Huge overhead on devcloud linked to dpctl calls #945

fcharras · 2023-03-02T13:23:06Z

Version: numba_0.20.0dev3 and main

The three following dpctl calls 1 2 3 have huge wall time on edge devcloud (measured ranging from 10 to 30ms each call by py-spy, see speedscope report):

On the devcloud this add about 80 seconds to the k-means benchmark (for an expected 10 seconds).

I didn't see the issue on a local machine, but maybe the remaining small overhead that we reported comes from there.

@oleksandr-pavlyk not sure if this should be considered as an unreasonable use in numba_dpex (those calls should be expected to be that long and cached ?) or a bug in dpctl.

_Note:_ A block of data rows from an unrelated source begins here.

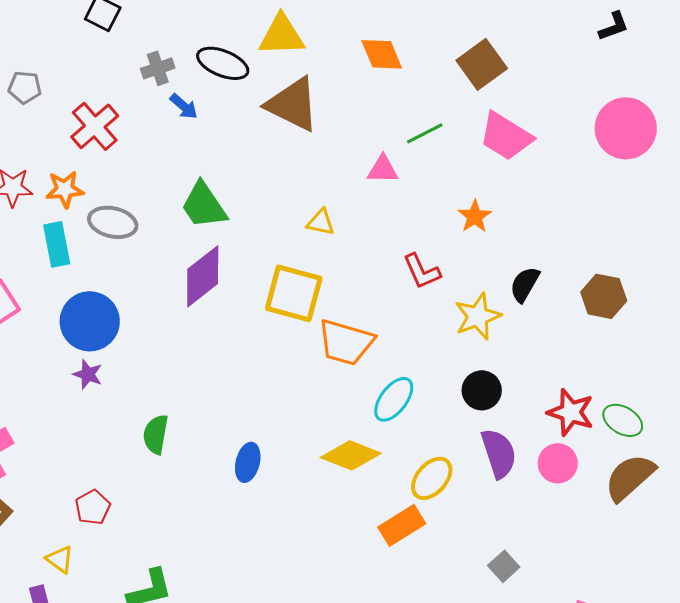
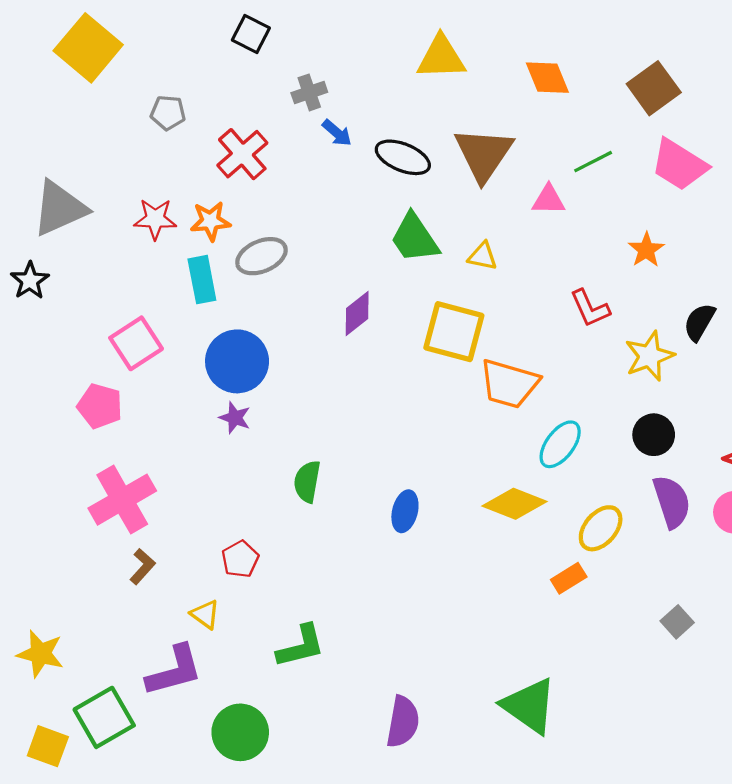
black ellipse: (223, 63) -> (403, 157), moved
brown triangle: (293, 104) -> (484, 154), moved, turned 38
green trapezoid: (204, 205) -> (415, 238), moved
gray ellipse: (113, 222) -> (261, 256), turned -36
purple diamond: (203, 276) -> (357, 314), size x0.7
orange rectangle: (402, 525) -> (569, 578), size x0.7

I've experimenting with caching the values and can confirm that caching those 3 calls completely remove the overhead.

Regarding the scope of the cache, I'll check if a hotfix that consists in storing those value in a WeakKeyDictionary where keys are val, and usm_mem, and wrapping SyclDevice(device) call in a lru_cache, is enough. (if so, will monkey-patch in sklearn_numba_dpex in the meantime).

The text was updated successfully, but these errors were encountered:

ogrisel · 2023-03-02T13:34:01Z

To avoid confusion, the .svg file extension of the py-spy report file should be a .json extension. The .svg extension only make sense when py-spy is used to generate a flamegraph report as an SVG file instead of a json speedscope trace.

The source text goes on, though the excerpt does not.